Work instructions:
Take the material below and output exactly the run of lines from the one containing "חיזוק, הריסה ובינוי .המשרד מלווה ומטפל" down to the one containing "אברהם, חלקים ממתחם ברחובות פינסקר", with both included.
Records for this exercise: Begin
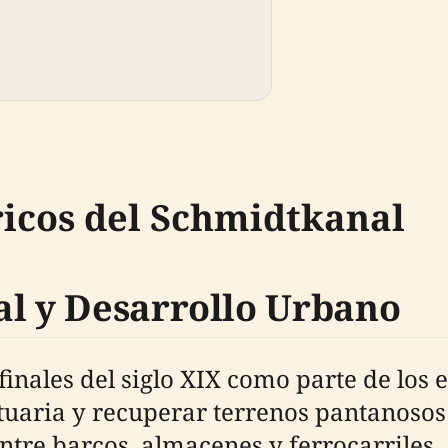
icos del Schmidtkanal
al y Desarrollo Urbano
finales del siglo XIX como parte de lo
tuaria y recuperar terrenos pantanosos 
entre barcos, almacenes y ferrocarrile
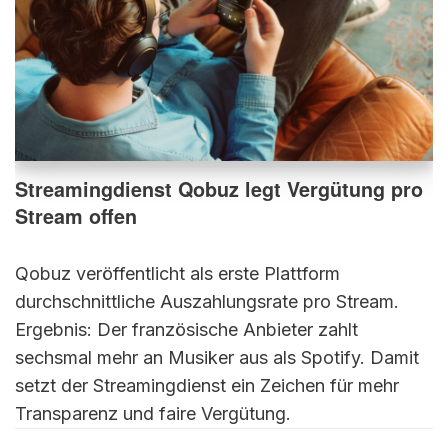
Streamingdienst Qobuz legt Vergütung pro
Stream offen
Qobuz veröffentlicht als erste Plattform
durchschnittliche Auszahlungsrate pro Stream.
Ergebnis: Der französische Anbieter zahlt
sechsmal mehr an Musiker aus als Spotify. Damit
setzt der Streamingdienst ein Zeichen für mehr
Transparenz und faire Vergütung.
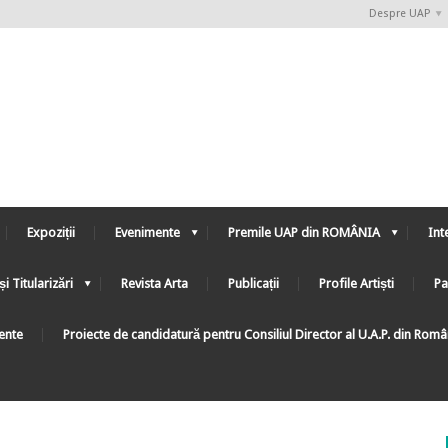
Despre UAP
Expoziții
Evenimente
Premile UAP din ROMÂNIA
Int
și Titularizări
Revista Arta
Publicații
Profile Artiști
Pa
ente
Proiecte de candidatură pentru Consiliul Director al U.A.P. din Rom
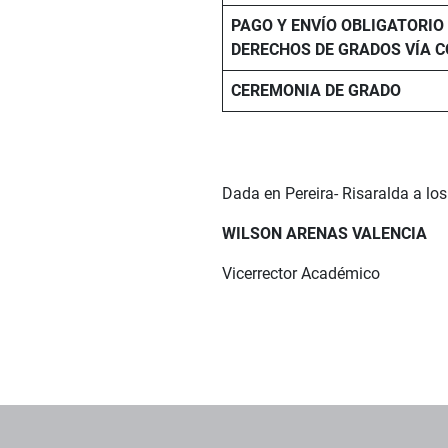
PAGO Y ENVÍO OBLIGATORIO
DERECHOS DE GRADOS VÍA 
CEREMONIA DE GRADO
Dada en Pereira- Risaralda a los 
WILSON ARENAS VALENCIA
Vicerrector Académico
Pie de página con información de contacto, redes sociales y dat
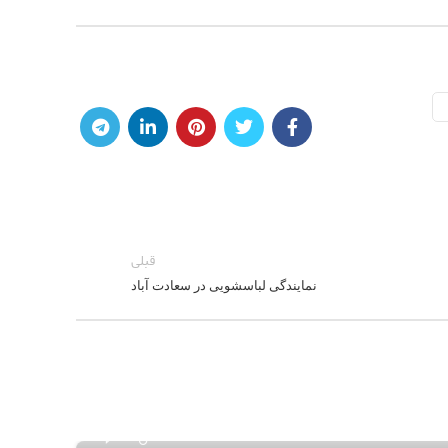
قبلی
نمایندگی لباسشویی در سعادت آباد
۱,۱۹۲
مد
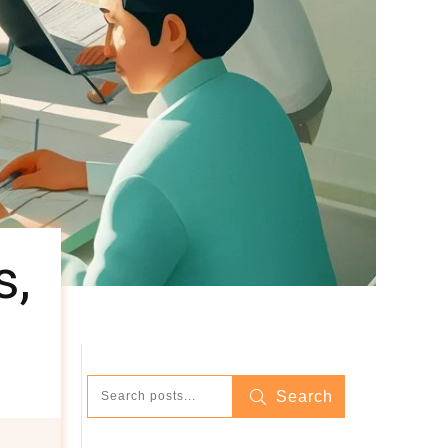
s,
Search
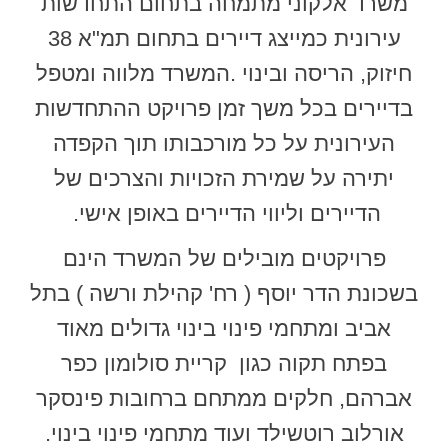
משרד אלקוני מתמחה בתחום התחדשות
עירונית כמייצג דיירים בתחום תמ"א 38
חיזוק, הריסה ובינוי .המשרד מלווה ומטפל
בדיירים בכל משך זמן פרויקט ההתחדשות
העירונית על כל מורכבותו תוך הקפדה
יתירה על שמירת הזכויות והצרכים של
הדיירים וליווי הדיירים באופן אישי.
פרויקטים מובילים של המשרד הינם
בשכונת הדר יוסף ( רח' קהילת ורשה ) בתל
אביב ומתחמי פינוי בינוי גדולים מאוד
בפתח תקוה כגון קריית סולומון כפר
אברהם, חלקים ממתחם ברחובות פינסקר
אורלוב רוטשילד ועוד מתחמי פינוי בינוי.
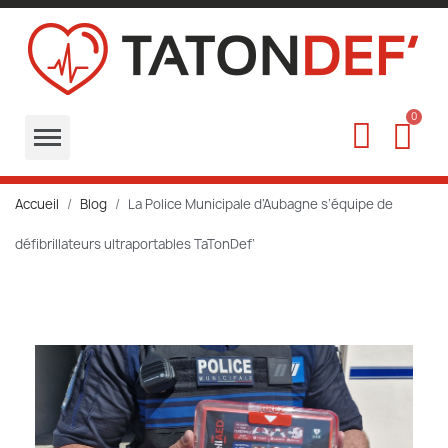
Accueil
Blog
La Police Municipale d’Aubagne s’équipe de
défibrillateurs ultraportables TaTonDef’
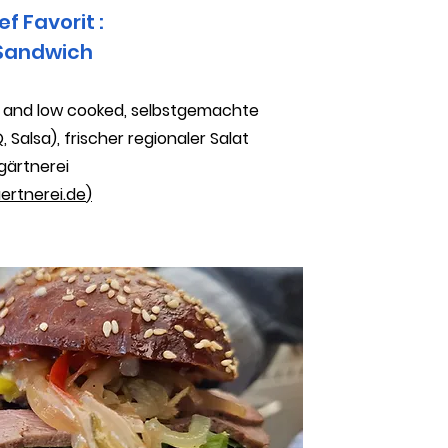
ef Favorit :
Sandwich
w and low cooked, selbstgemachte
, Salsa), frischer regionaler Salat
gärtnerei
rtnerei.de
)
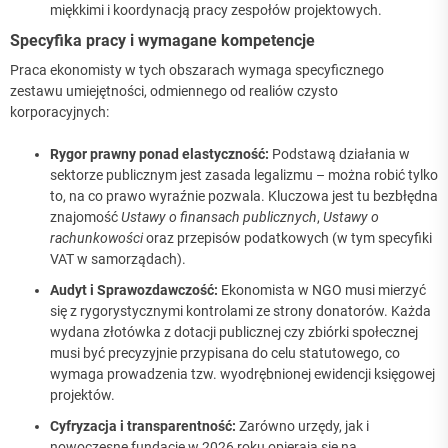
miękkimi i koordynacją pracy zespołów projektowych.
Specyfika pracy i wymagane kompetencje
Praca ekonomisty w tych obszarach wymaga specyficznego
zestawu umiejętności, odmiennego od realiów czysto
korporacyjnych:
Rygor prawny ponad elastyczność:
Podstawą działania w
sektorze publicznym jest zasada legalizmu – można robić tylko
to, na co prawo wyraźnie pozwala. Kluczowa jest tu bezbłędna
znajomość
Ustawy o finansach publicznych
,
Ustawy o
rachunkowości
oraz przepisów podatkowych (w tym specyfiki
VAT w samorządach).
Audyt i Sprawozdawczość:
Ekonomista w NGO musi mierzyć
się z rygorystycznymi kontrolami ze strony donatorów. Każda
wydana złotówka z dotacji publicznej czy zbiórki społecznej
musi być precyzyjnie przypisana do celu statutowego, co
wymaga prowadzenia tzw. wyodrębnionej ewidencji księgowej
projektów.
Cyfryzacja i transparentność:
Zarówno urzędy, jak i
nowoczesne fundacje w 2026 roku opierają się na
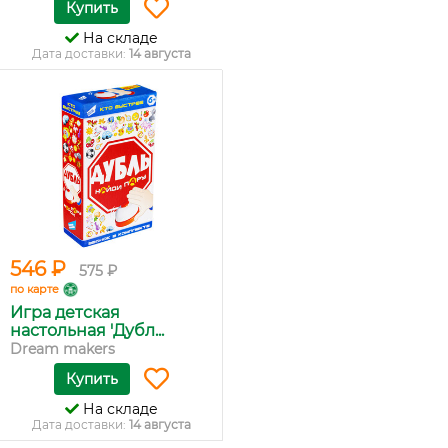
Купить
На складе
Дата доставки:
14 августа
546 ₽
575 ₽
по карте
Игра детская
настольная 'Дубл...
Dream makers
Купить
На складе
Дата доставки:
14 августа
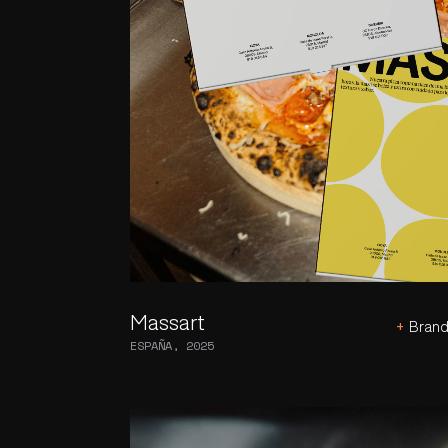
Massart
+
Brand
ESPAÑA, 2025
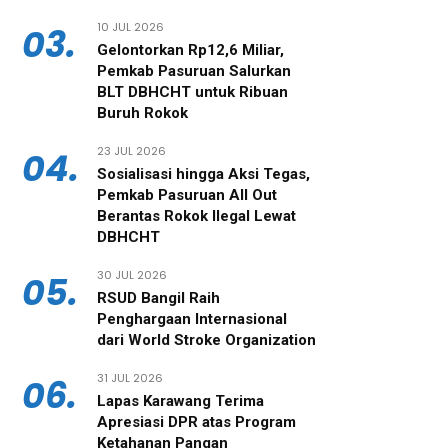
10 JUL 2026
03.
Gelontorkan Rp12,6 Miliar,
Pemkab Pasuruan Salurkan
BLT DBHCHT untuk Ribuan
Buruh Rokok
23 JUL 2026
04.
‎Sosialisasi hingga Aksi Tegas,
Pemkab Pasuruan All Out
Berantas Rokok Ilegal Lewat
DBHCHT
30 JUL 2026
05.
RSUD Bangil Raih
Penghargaan Internasional
dari World Stroke Organization
31 JUL 2026
06.
Lapas Karawang Terima
Apresiasi DPR atas Program
Ketahanan Pangan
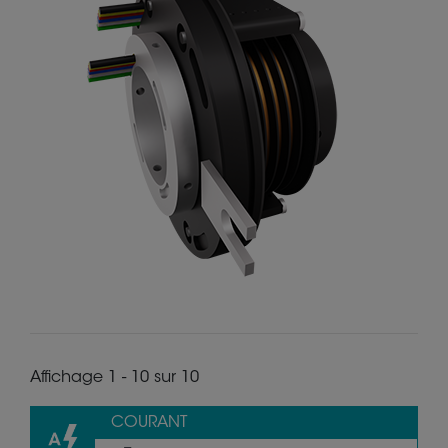
Affichage 1 - 10 sur 10
COURANT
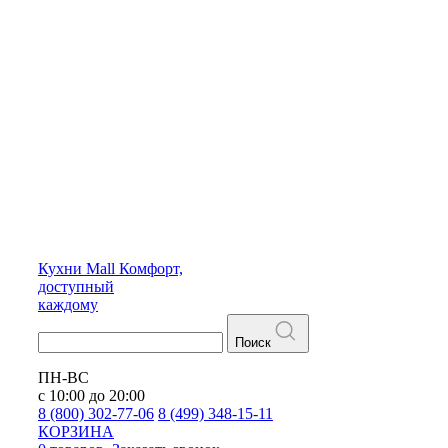
Кухни
Mall
Комфорт,
доступный
каждому
Поиск
ПН-ВС
с 10:00 до 20:00
8 (800) 302-77-06
8 (499) 348-15-11
КОРЗИНА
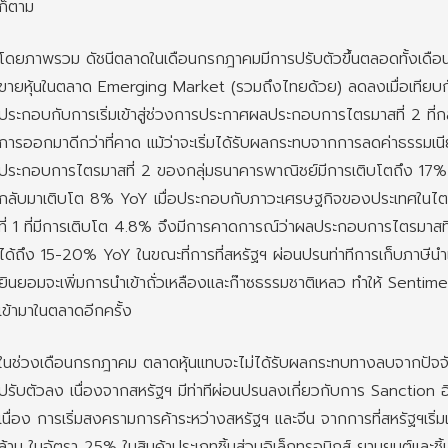
ก็ตาม
โดยภาพรวม ดัชนีตลาดในเดือนกรกฎาคมมีการปรับตัวขึ้นตลอดทั้งเดือน 
ขายหุ้นในตลาด Emerging Market (รวมถึงไทยด้วย) ลดลงเมื่อเทียบ
ประกอบกับการเริ่มเข้าสู่ช่วงการประกาศผลประกอบการไตรมาสที่ 2 ที
การออกมาดีกว่าที่คาด แม้ว่าจะเริ่มได้รับผลกระทบจากการลดค่าธรรมเน
ประกอบการไตรมาสที่ 2 ของกลุ่มธนาคารพาณิชย์มีการเติบโตถึง 17%
กลับมาเติบโต 8% YoY เมื่อประกอบกับภาวะเศรษฐกิจของประเทศในไตรม
ที่ 1 ที่มีการเติบโต 4.8% จึงมีการคาดการณ์ว่าผลประกอบการไตรมาสที
ได้ถึง 15-20% YoY ในขณะที่การที่สหรัฐฯ ผ่อนปรนท่าทีการเก็บภาษีน
ยินยอมจะเพิ่มการนำเข้าถั่วเหลืองและก๊าซธรรมชาติเหลว ทำให้ Sentime
เข้ามาในตลาดอีกครั้ง
ในช่วงเดือนกรกฎาคม ตลาดหุ้นแทบจะไม่ได้รับผลกระทบทางลบจากปัจจัยภ
ปรับตัวลง เนื่องจากสหรัฐฯ มีท่าทีผ่อนปรนลงเกี่ยวกับการ Sanction อิ
เนื่อง การเริ่มสงครามการค้าระหว่างสหรัฐฯ และจีน จากการที่สหรัฐฯเริ
ล้าน ในอัตรา 25% ในสินค้าประเภทชิ้นส่วนอิเล็กทรอนิกส์ ยานยนต์และชิ้น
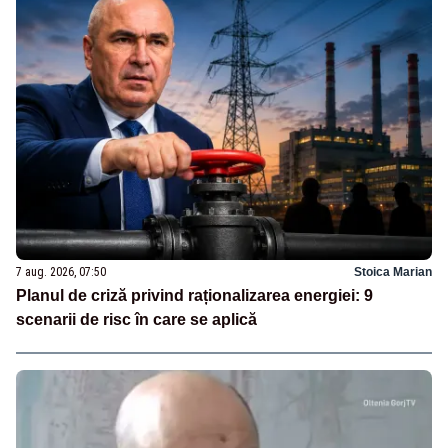
7 aug. 2026, 07:50
Stoica Marian
Planul de criză privind raționalizarea energiei: 9
scenarii de risc în care se aplică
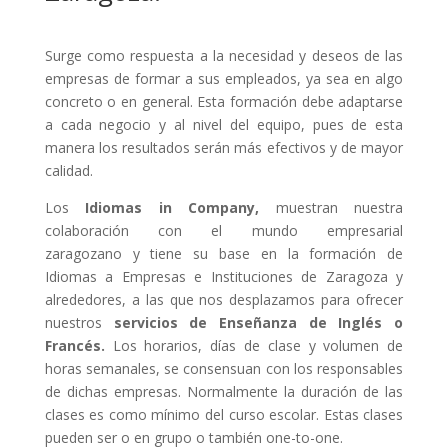
Surge como respuesta a la necesidad y deseos de las
empresas de formar a sus empleados, ya sea en algo
concreto o en general. Esta formación debe adaptarse
a cada negocio y al nivel del equipo, pues de esta
manera los resultados serán más efectivos y de mayor
calidad.
Los
Idiomas in Company,
muestran nuestra
colaboración con el mundo empresarial
zaragozano y tiene su base en la formación de
Idiomas a Empresas e Instituciones de Zaragoza y
alrededores, a las que nos desplazamos para ofrecer
nuestros
servicios de Enseñanza de Inglés o
Francés.
Los horarios, días de clase y volumen de
horas semanales, se consensuan con los responsables
de dichas empresas. Normalmente la duración de las
clases es como mínimo del curso escolar. Estas clases
pueden ser o en grupo o también one-to-one.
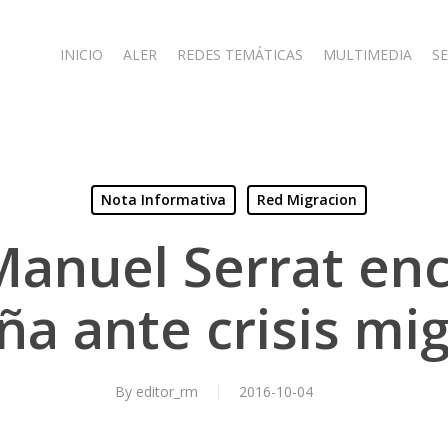
INICIO
ALER
REDES TEMÁTICAS
MULTIMEDIA
SE
Nota Informativa
Red Migracion
Manuel Serrat en
a ante crisis mig
By
editor_rm
2016-10-04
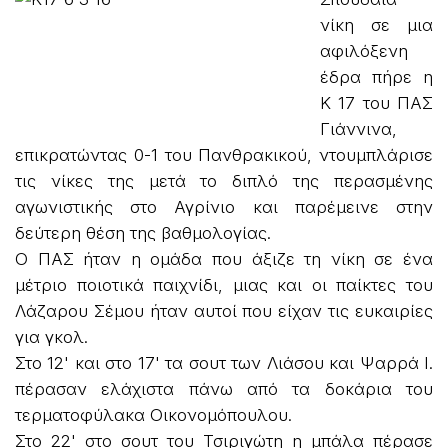
νίκη σε μια
αφιλόξενη
έδρα πήρε η
Κ 17 του ΠΑΣ
Γιάννινα,
επικρατώντας 0-1 του Πανθρακικού, ντουμπλάρισε
τις νίκες της μετά το διπλό της περασμένης
αγωνιστικής στο Αγρίνιο και παρέμεινε στην
δεύτερη θέση της βαθμολογίας.
Ο ΠΑΣ ήταν η ομάδα που άξιζε τη νίκη σε ένα
μέτριο ποιοτικά παιχνίδι, μιας και οι παίκτες του
Λάζαρου Σέμου ήταν αυτοί που είχαν τις ευκαιρίες
για γκολ.
Στο 12' και στο 17' τα σουτ των Λιάσου και Ψαρρά Ι.
πέρασαν ελάχιστα πάνω από τα δοκάρια του
τερματοφύλακα Οικονομόπουλου.
Στο 22' στο σουτ του Τσιριγώτη η μπάλα πέρασε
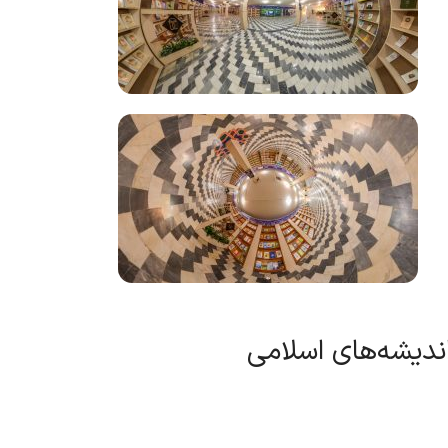
ندیشه‌های اسلامی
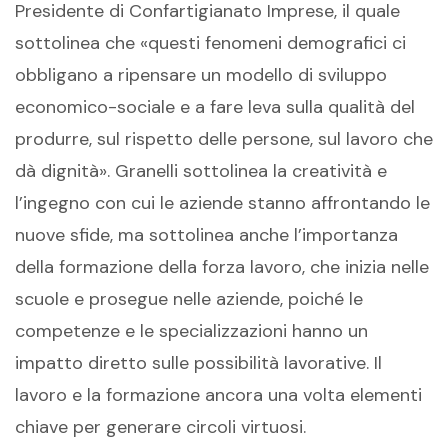
Presidente di Confartigianato Imprese, il quale
sottolinea che «questi fenomeni demografici ci
obbligano a ripensare un modello di sviluppo
economico-sociale e a fare leva sulla qualità del
produrre, sul rispetto delle persone, sul lavoro che
dà dignità». Granelli sottolinea la creatività e
l’ingegno con cui le aziende stanno affrontando le
nuove sfide, ma sottolinea anche l’importanza
della formazione della forza lavoro, che inizia nelle
scuole e prosegue nelle aziende, poiché le
competenze e le specializzazioni hanno un
impatto diretto sulle possibilità lavorative. Il
lavoro e la formazione ancora una volta elementi
chiave per generare circoli virtuosi.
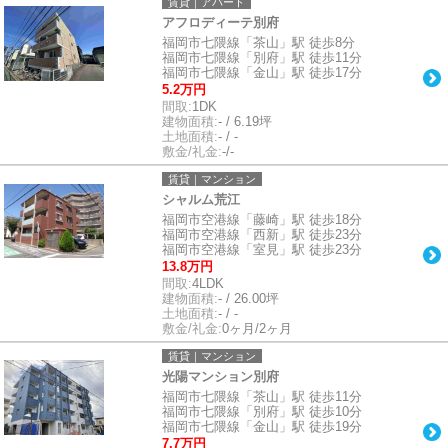
賃貸｜アパート
アフロディーテ別府
福岡市七隈線「茶山」駅 徒歩8分
福岡市七隈線「別府」駅 徒歩11分
福岡市七隈線「金山」駅 徒歩17分
5.2万円
間取:
1DK
建物面積:
- / 6.19坪
土地面積:
- / -
敷金/礼金:
-/-
賃貸｜マンション
シャルム荒江
福岡市空港線「藤崎」駅 徒歩18分
福岡市空港線「西新」駅 徒歩23分
福岡市空港線「室見」駅 徒歩23分
13.8万円
間取:
4LDK
建物面積:
- / 26.00坪
土地面積:
- / -
敷金/礼金:
0ヶ月/2ヶ月
賃貸｜マンション
光陽マンション別府
福岡市七隈線「茶山」駅 徒歩11分
福岡市七隈線「別府」駅 徒歩10分
福岡市七隈線「金山」駅 徒歩19分
7.7万円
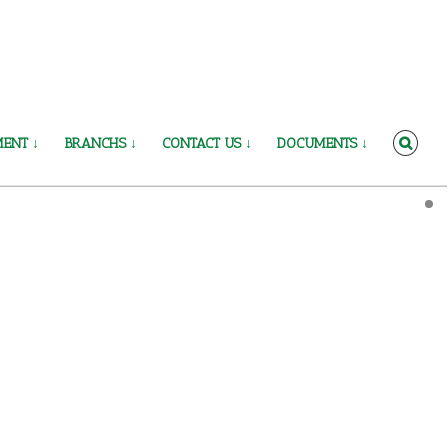
ENT ↓
BRANCHS ↓
CONTACT US ↓
DOCUMENTS ↓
Records for this exercise: End
Exercise result:
חיזוק, הריסה ובינוי .המשרד מלווה ומטפל
בדיירים בכל משך זמן פרויקט ההתחדשות
העירונית על כל מורכבותו תוך הקפדה
יתירה על שמירת הזכויות והצרכים של
הדיירים וליווי הדיירים באופן אישי.
פרויקטים מובילים של המשרד הינם
בשכונת הדר יוסף ( רח' קהילת ורשה ) בתל
אביב ומתחמי פינוי בינוי גדולים מאוד
בפתח תקוה כגון קריית סולומון כפר
אברהם, חלקים ממתחם ברחובות פינסקר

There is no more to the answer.